The innovative test, which resembles a COVID-19 home testing kit, can identify a patient’s breast cancer type in just two hours—a process that traditionally takes weeks or even months. According to Katie Ghiardi, lead media and public relations specialist at the University of Maryland Marlene and Stewart Greenebaum Comprehensive Cancer Centre, the technology could dramatically reduce treatment costs, cutting standard chemotherapy expenses of $100 per month to just $1 for targeted hormone therapy. This cost reduction could make life-saving care accessible to hundreds of thousands of women currently facing financial devastation from a breast cancer diagnosis.
Adebamowo’s invention stems from decades of experience observing the limitations of cancer diagnostics in Nigeria.
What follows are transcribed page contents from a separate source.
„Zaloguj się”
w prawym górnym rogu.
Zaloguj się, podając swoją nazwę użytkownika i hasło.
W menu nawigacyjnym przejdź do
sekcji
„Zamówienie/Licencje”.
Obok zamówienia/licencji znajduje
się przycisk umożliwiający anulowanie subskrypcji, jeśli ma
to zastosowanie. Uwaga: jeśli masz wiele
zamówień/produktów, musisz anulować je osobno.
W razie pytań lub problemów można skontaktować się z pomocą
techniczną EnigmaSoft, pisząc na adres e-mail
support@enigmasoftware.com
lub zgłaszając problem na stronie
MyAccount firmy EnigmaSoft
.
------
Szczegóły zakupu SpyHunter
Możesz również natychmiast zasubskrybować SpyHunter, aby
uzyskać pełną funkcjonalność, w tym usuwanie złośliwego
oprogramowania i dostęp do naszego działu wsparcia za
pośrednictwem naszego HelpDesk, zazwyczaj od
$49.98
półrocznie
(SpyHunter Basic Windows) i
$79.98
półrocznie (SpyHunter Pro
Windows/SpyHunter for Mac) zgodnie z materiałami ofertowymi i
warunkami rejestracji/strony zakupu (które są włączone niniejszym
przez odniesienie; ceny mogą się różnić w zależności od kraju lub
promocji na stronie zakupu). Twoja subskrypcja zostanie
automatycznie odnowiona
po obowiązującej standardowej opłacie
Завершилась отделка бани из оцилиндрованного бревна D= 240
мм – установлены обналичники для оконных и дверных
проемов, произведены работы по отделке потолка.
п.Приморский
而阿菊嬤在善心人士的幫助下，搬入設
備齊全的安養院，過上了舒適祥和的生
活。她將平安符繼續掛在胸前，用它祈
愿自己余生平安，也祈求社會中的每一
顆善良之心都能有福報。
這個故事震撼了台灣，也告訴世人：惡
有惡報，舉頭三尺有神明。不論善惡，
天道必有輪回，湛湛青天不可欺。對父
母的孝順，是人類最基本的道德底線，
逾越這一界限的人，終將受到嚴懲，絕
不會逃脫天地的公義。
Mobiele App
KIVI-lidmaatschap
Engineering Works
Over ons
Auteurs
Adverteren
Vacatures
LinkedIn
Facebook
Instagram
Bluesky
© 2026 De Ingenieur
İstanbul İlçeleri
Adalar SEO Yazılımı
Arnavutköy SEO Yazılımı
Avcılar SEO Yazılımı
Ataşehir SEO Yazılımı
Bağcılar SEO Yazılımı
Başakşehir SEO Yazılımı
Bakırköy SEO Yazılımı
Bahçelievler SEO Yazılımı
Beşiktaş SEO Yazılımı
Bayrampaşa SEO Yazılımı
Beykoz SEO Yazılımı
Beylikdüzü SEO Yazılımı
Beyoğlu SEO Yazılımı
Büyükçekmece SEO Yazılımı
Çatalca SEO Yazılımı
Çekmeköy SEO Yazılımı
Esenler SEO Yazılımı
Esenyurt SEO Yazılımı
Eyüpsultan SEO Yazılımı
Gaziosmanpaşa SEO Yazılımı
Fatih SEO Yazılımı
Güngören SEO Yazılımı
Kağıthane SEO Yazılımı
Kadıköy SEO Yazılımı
During his surgical oncology training at University College Hospital, Ibadan, he encountered abandoned attempts to establish receptor testing for breast cancer patients—a procedure that would allow oncologists to prescribe targeted therapies rather than subjecting all patients to standard chemotherapy.
“As a surgical oncologist treating women with breast cancer in Nigeria, there were limitations imposed by not being able to characterise the type of breast cancer these women had,” Adebamowo recalled.
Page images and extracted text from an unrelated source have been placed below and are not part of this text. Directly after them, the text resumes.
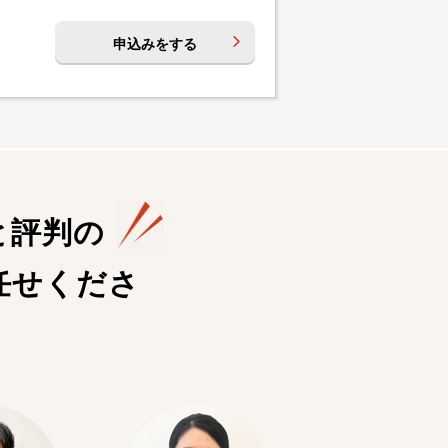
申込みをする
と評判の
任せくださ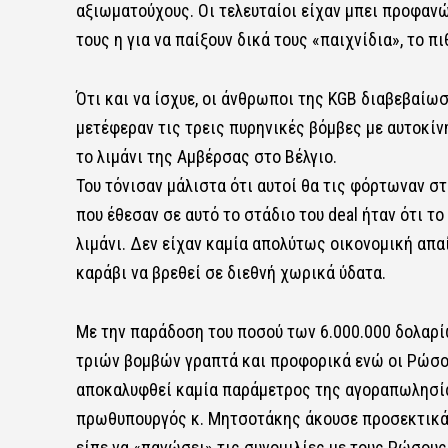
αξιωματούχους. Οι τελευταίοι είχαν μπει προφανώς
τους η για να παίξουν δικά τους «παιχνίδια», το 
Ότι και να ίσχυε, οι άνθρωποι της KGB διαβεβαίω
μετέφεραν τις τρεις πυρηνικές βόμβες με αυτοκί
το λιμάνι της Αμβέρσας στο Βέλγιο.
Του τόνισαν μάλιστα ότι αυτοί θα τις φόρτωναν στ
που έθεσαν σε αυτό το στάδιο του deal ήταν ότι τ
λιμάνι. Δεν είχαν καμία απολύτως οικονομική απαί
καράβι να βρεθεί σε διεθνή χωρικά ύδατα.
Με την παράδοση του ποσού των 6.000.000 δολαρίω
τριών βομβών γραπτά και προφορικά ενώ οι Ρώσο
αποκαλυφθεί καμία παράμετρος της αγοραπωλησίας
πρωθυπουργός κ. Μητσοτάκης άκουσε προσεκτικά τη
είπε να «παγώσει» τις συνομιλίες με τους Ρώσους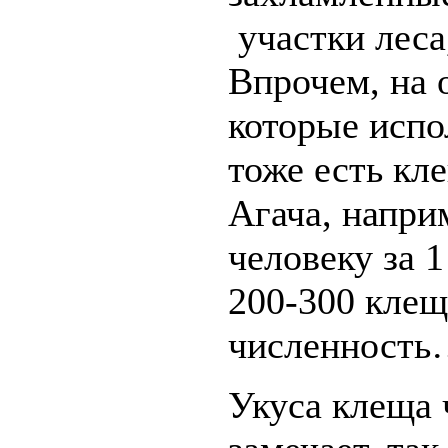
участки леса,
Впрочем, на 
которые испо
тоже есть кл
Агача, наприм
человеку за 
200-300 клещ
численност
Укуса клеща 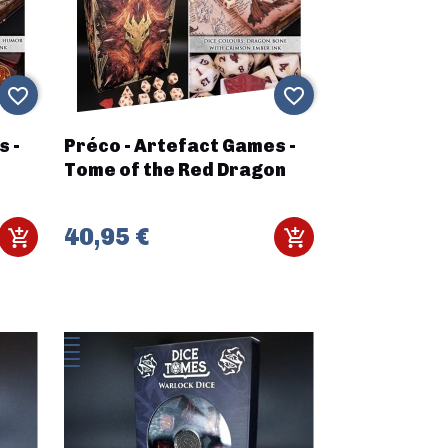
favorite_border
favorite_border
s -
Préco - Artefact Games -
Tome of the Red Dragon
40,95 €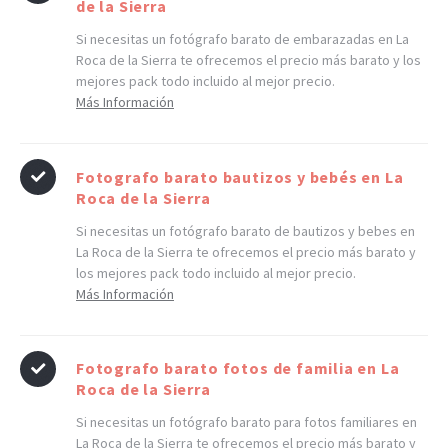
de la Sierra
Si necesitas un fotógrafo barato de embarazadas en La
Roca de la Sierra te ofrecemos el precio más barato y los
mejores pack todo incluido al mejor precio.
Más Información
Fotografo barato bautizos y bebés en La
Roca de la Sierra
Si necesitas un fotógrafo barato de bautizos y bebes en
La Roca de la Sierra te ofrecemos el precio más barato y
los mejores pack todo incluido al mejor precio.
Más Información
Fotografo barato fotos de familia en La
Roca de la Sierra
Si necesitas un fotógrafo barato para fotos familiares en
La Roca de la Sierra te ofrecemos el precio más barato y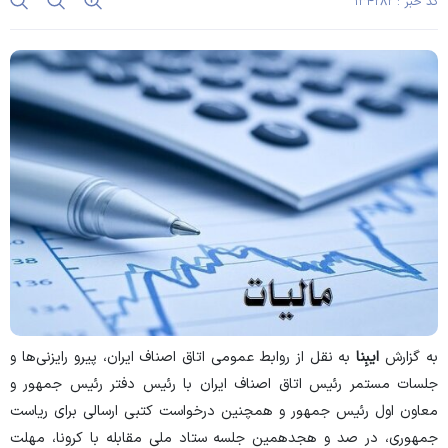
کد خبر : ۱۳۴۲۸۲
به گزارش
ایبِنا
به نقل از روابط عمومی اتاق اصناف ایران، پیرو رایزنی‌ها و
جلسات مستمر رئیس اتاق اصناف ایران با رئیس دفتر رئیس جمهور و
معاون اول رئیس جمهور و همچنین درخواست کتبی ارسالی برای ریاست
جمهوری، در صد و هجدهمین جلسه ستاد ملی مقابله با کرونا، مهلت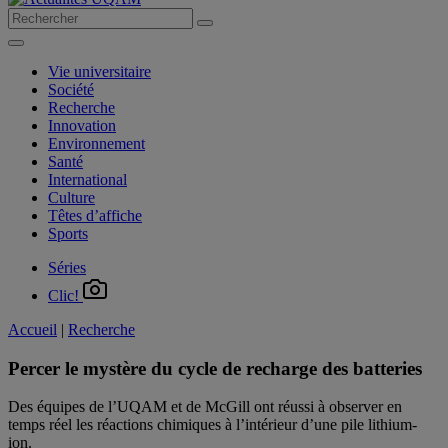
Vie universitaire
Société
Recherche
Innovation
Environnement
Santé
International
Culture
Têtes d’affiche
Sports
Séries
Clic!
Accueil
|
Recherche
Percer le mystère du cycle de recharge des batteries
Des équipes de l’UQAM et de McGill ont réussi à observer en
temps réel les réactions chimiques à l’intérieur d’une pile lithium-
ion.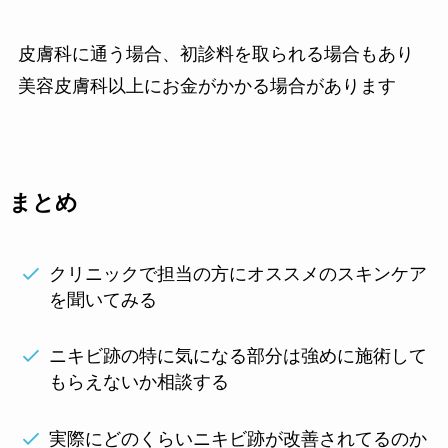
皮膚科に通う場合、初診料を取られる場合もあり
美容皮膚科以上にお金がかかる場合があります
まとめ
クリニックで担当の方にオススメのスキンケア
を聞いてみる
ニキビ跡の特に気になる部分は強めに施術して
もらえないか相談する
実際にどのくらいニキビ跡が改善されてるのか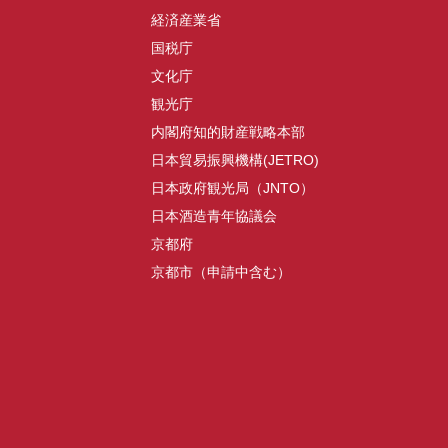
経済産業省
国税庁
文化庁
観光庁
内閣府知的財産戦略本部
日本貿易振興機構(JETRO)
日本政府観光局（JNTO）
日本酒造青年協議会
京都府
京都市（申請中含む）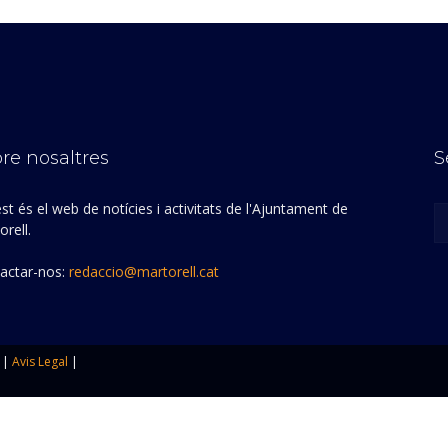
re nosaltres
S
st és el web de notícies i activitats de l'Ajuntament de
rell.
actar-nos:
redaccio@martorell.cat
|
Avis Legal
|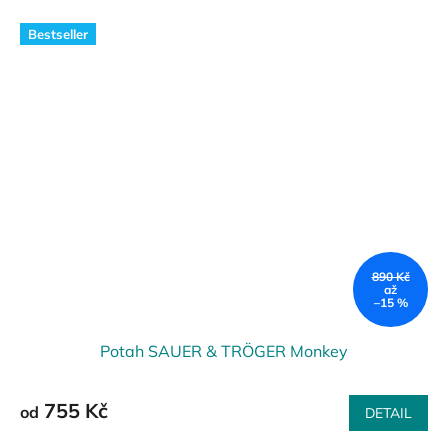
Bestseller
890 Kč
až
–15 %
Potah SAUER & TRÖGER Monkey
755 Kč
od
DETAIL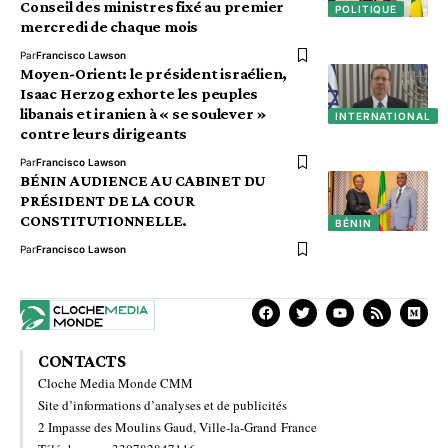
Conseil des ministres fixé au premier
POLITIQUE
mercredi de chaque mois
Par
Francisco Lawson
Moyen-Orient: le président israélien,
Isaac Herzog exhorte les peuples
libanais et iranien à « se soulever »
INTERNATIONAL
contre leurs dirigeants
Par
Francisco Lawson
BÉNIN AUDIENCE AU CABINET DU
PRÉSIDENT DE LA COUR
CONSTITUTIONNELLE.
BÉNIN
Par
Francisco Lawson
CONTACTS
Cloche Media Monde CMM
Site d’informations d’analyses et de publicités
2 Impasse des Moulins Gaud, Ville-la-Grand France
Breast, cervical, prostate, and colorectal cancers account for the highest burden of cancer cases and deaths in Nigeria, with breast cancer alone estimated to have caused over 32,000 new cases and more than 16,000 deaths in 2022, making it the most common cancer among Nigerian women.
In developed countries, pathologists use sophisticated laboratory systems to identify protein receptors in tumours, enabling personalised treatment. Such infrastructure is largely unavailable in many low- and middle-income countries, where healthcare resources often focus on communicable diseases rather than non-communicable illnesses like cancer.
Adebamowo’s prototype, developed in collaboration with bioengineers at the University of Maryland, tests for three critical breast cancer-related receptors: estrogen receptor (ER), progesterone receptor (PR), and HER2. The test, roughly the size of a thick microscope slide, works by adding a tumour sample to a sample well, diluting it with liquid phosphate saline buffer, and allowing the solution to travel up the test strip. A red line indicates the presence of a receptor, while a control line confirms the test’s validity. A specialised machine then interprets the results, providing oncologists with actionable information for treatment decisions, whether chemotherapy, hormone therapy, immunotherapy, surgery, or radiation.
Without receptor information, doctors often default to standard chemotherapy—a costly and physically taxing approach causing side effects like nausea, hair loss, fatigue, and heightened infection risk. Hormone therapy, by contrast, costs roughly $1 per month and is significantly gentler on patients.
“This would substantially reduce the financial impact on patients,” Adebamowo said. “It’s exciting to know that access to affordable, targeted treatment could be possible for so many women.”
Beyond cost, the rapid turnaround addresses another barrier in low-resource settings. Traditional receptor testing often involves sending tumour samples to distant labs, with results taking weeks or months to return—delays that can allow cancers to progress and discourage patients from continuing treatment. Adebamowo’s two-hour test enables immediate treatment decisions during the same clinic visit.
Importantly, the test does not require specialist pathologists to interpret results, making it deployable in rural areas and smaller healthcare facilities, democratising access to life-saving diagnostics for underserved populations.
Adebamowo estimates that hundreds of thousands of patients worldwide, particularly in sub-Saharan Africa, could benefit from the technology. Having previously invested personal resources into developing receptor testing infrastructure in Nigeria, he recognises that systemic, scalable solutions are needed to address the continent-wide diagnostic gap.
He is now pursuing clinical validation, regulatory approvals, and partnerships to mass-produce the test. A patent application for the toolkit has already been filed, with engagement ongoing with manufacturers capable of large-scale production.
Reflecting on the decades-long journey, Adebamowo sees the invention as the culmination of his commitment to patients: “This would have been quite revolutionary,” he said, imagining how women in Nigeria could have avoided unnecessarily harsh treatments had such a test been available.
The breakthrough highlights a broader principle in global health: innovations designed for resource-limited settings can deliver transformative impact, often surpassing attempts to transplant expensive Western medical systems into developing countries.
This test represents not just a technological advancement, but a potential lifeline for thousands of women who previously faced the dual burdens of aggressive cancer treatment and financial devastation.